Siyaset bildiğimiz gibi bir bayrak yarışıdır. Bu bayrağı biri alır, bir süre sonra başkasına devreder. Ancak günümüzde siyasette koltuk, makam sevdası oldukça yoğundur.
Özellikle Ak Parti'nin içerisinde yerelde bir makamda bulunanlar, siyaset yaparken amaçlarının dava, hizmet olduğunun altını çizerler. Hatta koltuğa memlekete, partisine hizmet etmek için oturduklarını da belirtirler. Siyasetin bir bayrak işi olduğunu ve partisinin istediği zaman o bayrağı teslim edeceklerini ifade ederler.
Ak Parti'nin birlik beraberlik içinde olduğunu söyleyen yerel siyasetçiler, bize de birlik mesajı verirler.
Memleketin, ülkenin geleceği için birlik için Ak Parti'de olduğunu söylerler. Yani kısacası Ak Parti sayesinde koltuğa oturanlar, görevi bitene kadar kendisinden çok Ak Parti'yi över ve ön plana çıkarırlar. Bir süre sonra sarf edilen bu sözlerin havada kaldığını, birçok siyasetçinin kendini ön plana çıkarmaya çalıştığını görürüz. Çünkü birlik beraberliğin sembolü olarak gösterilen Ak Parti'nin içerisinde koltuk kavgasına tutuşanlar bir süre sonra ortaya çıkar.
Bu durumu Ak Parti Şanlıurfa ilçe belediye başkan adayları listesinin açıklanmasından hemen sonra gördük. Çünkü açıklanan listede kendisine yer verilmeyen belediye başkanları bırakın 'Yeni Adaylar Şanlıurfa'ya Hayırlı Olsun' demeyi, hiçbir yorum yapmadılar. Sadece bir ilçe adayı çıkıp kendisinin yerine listeye giren adayı destekleyeceğini açıkladı.
Liste açıklanır açıklanmaz, mevcut belediye başkanlarının kırgınlıkları da kamuoyuna yansıdı. Hatta bazı ilçelerde sürekli partisi için çalıştığını belirten başkanlar, kırgınlıklarını tepkiye dönüştürerek aynı gün içinde başka partiden aday olacakları açıklamasını yaptılar. Bu Başkanlar her ne kadar çıkıp Partisinin Genel Başkanı olan Cumhurbaşkanı Recep Tayyip Erdoğan'a hala saygı gösterdiklerini söyleseler de Erdoğan'ın bu hareketlerine çok kızacaklarını da biliyorlar. Çünkü zaten muhalefet partisi ile oy farkının az olduğu ilçede Ak Parti'nin oyları bölünecek, Ak Parti'nin bu ilçede seçimden çıkması bile riske girecek.

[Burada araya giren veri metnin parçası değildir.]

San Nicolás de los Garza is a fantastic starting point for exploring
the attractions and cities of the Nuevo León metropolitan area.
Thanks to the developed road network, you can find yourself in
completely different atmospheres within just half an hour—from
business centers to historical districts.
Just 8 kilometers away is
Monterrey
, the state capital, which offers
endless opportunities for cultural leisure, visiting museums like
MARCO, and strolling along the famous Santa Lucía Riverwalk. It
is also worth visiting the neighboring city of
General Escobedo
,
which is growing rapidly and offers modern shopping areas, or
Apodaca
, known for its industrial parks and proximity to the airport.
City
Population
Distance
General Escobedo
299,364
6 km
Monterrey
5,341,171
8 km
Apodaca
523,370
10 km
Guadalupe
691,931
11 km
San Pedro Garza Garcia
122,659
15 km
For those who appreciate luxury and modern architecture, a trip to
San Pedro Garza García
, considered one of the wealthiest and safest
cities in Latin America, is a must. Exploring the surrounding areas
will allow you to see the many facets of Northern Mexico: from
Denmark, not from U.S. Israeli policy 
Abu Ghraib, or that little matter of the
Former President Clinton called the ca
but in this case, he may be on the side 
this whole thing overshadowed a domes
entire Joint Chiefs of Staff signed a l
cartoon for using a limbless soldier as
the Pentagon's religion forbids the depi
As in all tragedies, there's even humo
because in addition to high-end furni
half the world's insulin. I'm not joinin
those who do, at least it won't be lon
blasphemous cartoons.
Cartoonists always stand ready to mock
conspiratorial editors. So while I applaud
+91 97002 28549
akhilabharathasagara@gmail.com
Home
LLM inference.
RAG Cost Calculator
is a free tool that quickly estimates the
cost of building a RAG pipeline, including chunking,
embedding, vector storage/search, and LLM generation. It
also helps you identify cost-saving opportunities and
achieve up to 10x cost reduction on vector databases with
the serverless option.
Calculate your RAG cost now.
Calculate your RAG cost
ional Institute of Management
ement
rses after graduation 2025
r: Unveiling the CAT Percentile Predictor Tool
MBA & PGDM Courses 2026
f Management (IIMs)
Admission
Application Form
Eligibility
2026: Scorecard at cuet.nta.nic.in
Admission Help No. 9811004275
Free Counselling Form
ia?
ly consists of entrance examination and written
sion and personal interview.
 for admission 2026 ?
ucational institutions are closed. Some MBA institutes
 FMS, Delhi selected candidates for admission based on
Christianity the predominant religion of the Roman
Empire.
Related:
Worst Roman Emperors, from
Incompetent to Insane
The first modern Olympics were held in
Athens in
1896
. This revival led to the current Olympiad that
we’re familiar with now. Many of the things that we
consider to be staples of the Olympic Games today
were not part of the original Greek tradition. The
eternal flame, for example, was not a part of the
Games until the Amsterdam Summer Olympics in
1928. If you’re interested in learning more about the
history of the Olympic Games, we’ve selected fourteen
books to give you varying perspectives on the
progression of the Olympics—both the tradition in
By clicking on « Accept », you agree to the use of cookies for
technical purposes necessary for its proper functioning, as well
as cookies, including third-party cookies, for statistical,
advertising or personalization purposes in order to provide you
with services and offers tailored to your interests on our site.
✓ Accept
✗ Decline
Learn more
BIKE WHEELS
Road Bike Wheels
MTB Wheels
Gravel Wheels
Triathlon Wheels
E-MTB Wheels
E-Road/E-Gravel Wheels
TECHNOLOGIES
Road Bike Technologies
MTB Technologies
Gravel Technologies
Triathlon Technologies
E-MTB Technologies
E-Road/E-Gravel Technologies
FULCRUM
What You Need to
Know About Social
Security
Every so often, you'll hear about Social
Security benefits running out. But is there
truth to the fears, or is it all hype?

Öte yandan Şanlıurfa'ya gelirken kendisini karşılayan kalabalığın fotoğrafını sosyal medyada paylaşarak bir iki cümleyle mesaj veren başkanlar, her ne kadar başka partiden aday olmayacağını belirtseler de sonuçta Ak Parti'ye olan tepkilerini hissettiriyorlar.
Bir ilçe belediye başkanı Ak Parti içerisinde AKP'li vekillerin ve eski bakanların kendisine iftira attıklarını belirterek, siyaset yaptığı partinin karşısında duracağı mesajını da açık bir şekilde belirtiyor.
Bu durumda her zaman birliktelikten bahsedenler, partisini bir kenara atıyor ve kendi şahsını ön plana çıkarıyor.
Sadece Şanlıurfa'nın siyasetinde bunları görmekle sınırlı kalmıyoruz, Adıyaman'ın bir ilçesinde listeye giremeyen belediye başkanı da aynı şekilde siyaset bayrağını teslim etmek istemiyor, Ak Parti'den istifa ediyor.
İstifa eden bu başkan da daha önce Saadet Partisi'nden seçildiğini 1 yıl sonra Ak Parti'ye geçtiğini dile getiriyor. Bu durumu gözlemlediğimizde bile bu başkanın partisinin davasından çok koltuk davasını düşündüğünü sezebiliyoruz.
Şanlıurfa'da başkanların bu hareketlerini gören seçmen, bayrağı devralan adayların sözlerine nasıl itibar edecek, Ak Parti'ye nasıl oy verecek?
Ak Parti'nin treni sayesinde buraya kadar gelenler, şimdi içinde bulunduğu makamın emanet olduğunu unutmuş, kendisinin tapulu malıymış gibi davranıyorlar. Ve anlıyoruz ki bu da Ak Parti'nin içinde yoğun olarak yaşanıyor.